Seit Wochen, seit Monaten wird über ihn gesprochen: Der Euro. Griechenland ist in den Mittelpunkt der Euro-Krise gerückt. Der einheilige Tenor der überregionalen Presse war zunächst, dass die Griechen zu verschwenderisch seien und somit selbst die Schuld an der Krise zu tragen hätten.

Eine andere Sicht auf den Euro und die Krise dieser Währung bekamen die rund 50 Besucher, die an der von der Hochschulgruppe Die Linke.SDS/ linksjugend [’solid] organisierten Veranstaltung „Was ist uns der Euro Wert? Sozialstaatsabbau in Zeiten der Krise“ teilnahmen. Die Greifswalder Ortsgruppe hat hierzu am 7. Juli um 19 Uhr in den Hörsaal der Medigreif-Kliniken geladen. Als Referentin ist die Parteivorsitzende der Linken, Gesine Lötzsch, nach Greifswald gereist.

Lötzsch fordert einheitliche Wirtschafts-Steuer- und Lohnpolitik

Der Euro wurde nicht eingeführt, damit die Einwohner der Europäischen Union bequemer reisen können. Das Hauptziel war, mit dem Euro eine starke Währung als Gegengewicht zum Dollar zu erschaffen, erklärte die Parteivorsitzende dem anwesenden Publikum. Die damalige PDS stand der Einführung dieser Währung ablehnend gegenüber, da sie der Auffassung war, dass zunächst eine einheitliche Wirtschafts-, Steuer- und Lohnpolitik erforderlich sei, bevor man eine einheitliche Währung einführen könne.

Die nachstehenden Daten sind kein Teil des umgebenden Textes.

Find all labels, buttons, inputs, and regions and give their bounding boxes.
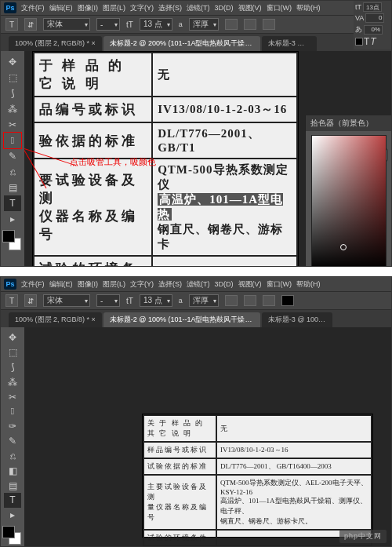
menu-help[interactable]: 帮助(H) <box>296 279 321 290</box>
menu-file[interactable]: 文件(F) <box>21 279 45 290</box>
cell: 试验的环境条件 <box>143 530 216 546</box>
gradient-tool-icon[interactable]: ▤ <box>4 180 21 195</box>
menu-type[interactable]: 文字(Y) <box>130 279 154 290</box>
menu-3d[interactable]: 3D(D) <box>215 280 234 288</box>
align-right-icon[interactable] <box>263 295 275 306</box>
cell <box>152 256 297 266</box>
orientation-icon[interactable]: ⇵ <box>24 294 37 307</box>
doc-tab-2[interactable]: 未标题-2 @ 100% (101--1A型电热鼓风干燥箱、测厚仪, RGB/8… <box>103 312 260 327</box>
marquee-tool-icon[interactable]: ⬚ <box>4 345 21 360</box>
font-family-dropdown[interactable]: 宋体 <box>43 294 90 307</box>
crop-tool-icon[interactable]: ✂ <box>4 117 21 133</box>
foreground-color-swatch[interactable] <box>2 526 15 538</box>
stamp-tool-icon[interactable]: ⎌ <box>4 449 21 464</box>
char-va-input[interactable]: 0 <box>365 13 384 23</box>
align-center-icon[interactable] <box>244 19 256 30</box>
brush-tool-icon[interactable]: ✎ <box>4 148 21 164</box>
tool-preset-icon[interactable]: T <box>5 294 18 307</box>
type-tool-icon[interactable]: T <box>4 195 21 211</box>
antialias-dropdown[interactable]: 浑厚 <box>189 18 219 31</box>
menu-window[interactable]: 窗口(W) <box>267 279 292 290</box>
brush-tool-icon[interactable]: ✎ <box>4 434 21 449</box>
antialias-dropdown[interactable]: 浑厚 <box>189 294 219 307</box>
cell: IV13/08/10-1-2-03～16 <box>216 442 372 458</box>
align-left-icon[interactable] <box>225 295 238 306</box>
format-italic[interactable]: T <box>370 36 376 47</box>
menu-edit[interactable]: 编辑(E) <box>49 3 73 13</box>
menu-file[interactable]: 文件(F) <box>21 3 45 13</box>
eraser-tool-icon[interactable]: ◧ <box>4 463 21 478</box>
char-pct-input[interactable]: 0% <box>364 25 383 35</box>
doc-tab-3[interactable]: 未标题-3 @ 100% <box>262 36 317 51</box>
format-bold[interactable]: T <box>364 36 369 47</box>
color-swatches[interactable] <box>2 526 23 546</box>
document-table: 关 于 样 品 的 其 它 说 明无 样品编号或标识IV13/08/10-1-2… <box>143 414 372 546</box>
menu-help[interactable]: 帮助(H) <box>296 3 321 13</box>
doc-tab-2[interactable]: 未标题-2 @ 200% (101--1A型电热鼓风干燥箱、测厚仪, RGB/8… <box>103 36 260 51</box>
color-swatch-option[interactable] <box>281 295 294 306</box>
workspace: ✥ ⬚ ⟆ ⁂ ✂ 𓂃 ✎ ⎌ ▤ T ▸ 于 样 品 的它 说 明无 品编号或… <box>1 51 391 266</box>
move-tool-icon[interactable]: ✥ <box>4 330 21 345</box>
menu-type[interactable]: 文字(Y) <box>130 3 154 13</box>
color-swatches[interactable] <box>2 230 23 252</box>
cell: 品编号或标识 <box>34 97 152 122</box>
font-style-dropdown[interactable]: - <box>96 294 120 307</box>
heal-tool-icon[interactable]: ✑ <box>4 419 21 434</box>
crop-tool-icon[interactable]: ✂ <box>4 389 21 404</box>
font-family-dropdown[interactable]: 宋体 <box>43 18 90 31</box>
document-tabs: 100% (图层 2, RGB/8) * × 未标题-2 @ 200% (101… <box>1 34 391 51</box>
menu-filter[interactable]: 滤镜(T) <box>187 3 210 13</box>
font-style-dropdown[interactable]: - <box>96 18 120 31</box>
gradient-tool-icon[interactable]: ▤ <box>4 478 21 493</box>
menu-window[interactable]: 窗口(W) <box>267 3 292 13</box>
font-size-dropdown[interactable]: 13 点 <box>140 294 172 307</box>
magic-wand-tool-icon[interactable]: ⁂ <box>4 101 21 117</box>
cell: DL/T776—2001、 GB/T1 <box>152 122 297 159</box>
menu-edit[interactable]: 编辑(E) <box>49 279 73 290</box>
app-logo: Ps <box>4 2 16 13</box>
menu-filter[interactable]: 滤镜(T) <box>187 279 210 290</box>
color-field[interactable] <box>312 136 386 267</box>
doc-tab-1[interactable]: 100% (图层 2, RGB/8) * × <box>9 36 102 51</box>
eyedropper-tool-icon[interactable]: 𓂃 <box>4 404 21 419</box>
menu-layer[interactable]: 图层(L) <box>103 3 125 13</box>
align-center-icon[interactable] <box>244 295 256 306</box>
aa-icon: a <box>179 297 183 304</box>
menu-select[interactable]: 选择(S) <box>158 3 182 13</box>
path-tool-icon[interactable]: ▸ <box>4 508 21 523</box>
watermark: php中文网 <box>339 530 387 543</box>
lasso-tool-icon[interactable]: ⟆ <box>4 360 21 375</box>
marquee-tool-icon[interactable]: ⬚ <box>4 70 21 86</box>
path-tool-icon[interactable]: ▸ <box>4 211 21 227</box>
menu-image[interactable]: 图像(I) <box>78 3 99 13</box>
char-color-swatch[interactable] <box>355 38 363 46</box>
size-icon: tT <box>126 20 133 29</box>
menu-layer[interactable]: 图层(L) <box>103 279 125 290</box>
move-tool-icon[interactable]: ✥ <box>4 54 21 70</box>
cell: 无 <box>152 53 297 97</box>
menu-image[interactable]: 图像(I) <box>78 279 99 290</box>
cell: 样品编号或标识 <box>143 442 216 458</box>
align-left-icon[interactable] <box>225 19 238 30</box>
magic-wand-tool-icon[interactable]: ⁂ <box>4 374 21 389</box>
orientation-icon[interactable]: ⇵ <box>24 18 37 31</box>
menu-view[interactable]: 视图(V) <box>238 279 262 290</box>
doc-tab-3[interactable]: 未标题-3 @ 100% (图层 <box>262 312 332 327</box>
doc-tab-1[interactable]: 100% (图层 2, RGB/8) * × <box>9 312 102 327</box>
eyedropper-tool-icon[interactable]: 𓂃 <box>4 133 21 148</box>
menu-view[interactable]: 视图(V) <box>238 3 262 13</box>
cell: 试验依据的标准 <box>143 458 216 475</box>
tool-preset-icon[interactable]: T <box>5 18 18 31</box>
foreground-color-swatch[interactable] <box>2 230 15 243</box>
cell: 它 说 明 <box>39 76 102 91</box>
stamp-tool-icon[interactable]: ⎌ <box>4 164 21 180</box>
align-right-icon[interactable] <box>263 19 275 30</box>
menu-3d[interactable]: 3D(D) <box>215 4 234 12</box>
lasso-tool-icon[interactable]: ⟆ <box>4 86 21 101</box>
menu-select[interactable]: 选择(S) <box>158 279 182 290</box>
font-size-dropdown[interactable]: 13 点 <box>140 18 172 31</box>
char-size-input[interactable]: 13点 <box>363 2 382 12</box>
type-tool-icon[interactable]: T <box>4 493 21 508</box>
canvas[interactable]: 关 于 样 品 的 其 它 说 明无 样品编号或标识IV13/08/10-1-2… <box>24 327 391 546</box>
cell: QTM-500导热系数测定仪、AEL-200电子天平、KSY-12-16 高温炉… <box>216 475 372 530</box>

Doch nicht nur in dem Vorausgreifen der Einführung einer Währung für Europa sieht Lötzsch die Ursachen für die Euro-Krise. Besonders hohem Stellenwert rechnet die Vorsitzende der Partei Die Linke. dem deutschen Lohndumping zu und forderte als Konsequenz die Einführung eines flächendeckenden gesetzlichen Mindestlohnes.

Bundesregierungen unterwarfen sich den Kräften des Marktes

StuPa-Präsident und SDS-ler Marian Wurm

Im Rahmen der sozialpolitischen Forderungen der Linken kritisierte die Vorsitzende, dass sich die „Bundesregierungen der letzten 20 Jahre nur den Kräften des Marktes unterworfen“ hätten. Als Beispiel führte sie das Verhalten des Bundesfinanzministers Wolfgang Schäuble in Bezug auf die Einführung einer Finanztransaktionssteuer an. Nachdem der Finanzminister errechnete, dass eine solche Steuer zu Einnahmen in Höhe von zwei Milliarden Euro einbringen könnte, schlugen die Banken im Gegenzug eine Beteiligung am Rettunspaket für Griechenland vor, um sich so der Steuer entziehen zu können. Kurz darauf, erklärte Lötzsch weiter, sei die Transaktionssteuer der Bundesregierung vom Tisch gewesen.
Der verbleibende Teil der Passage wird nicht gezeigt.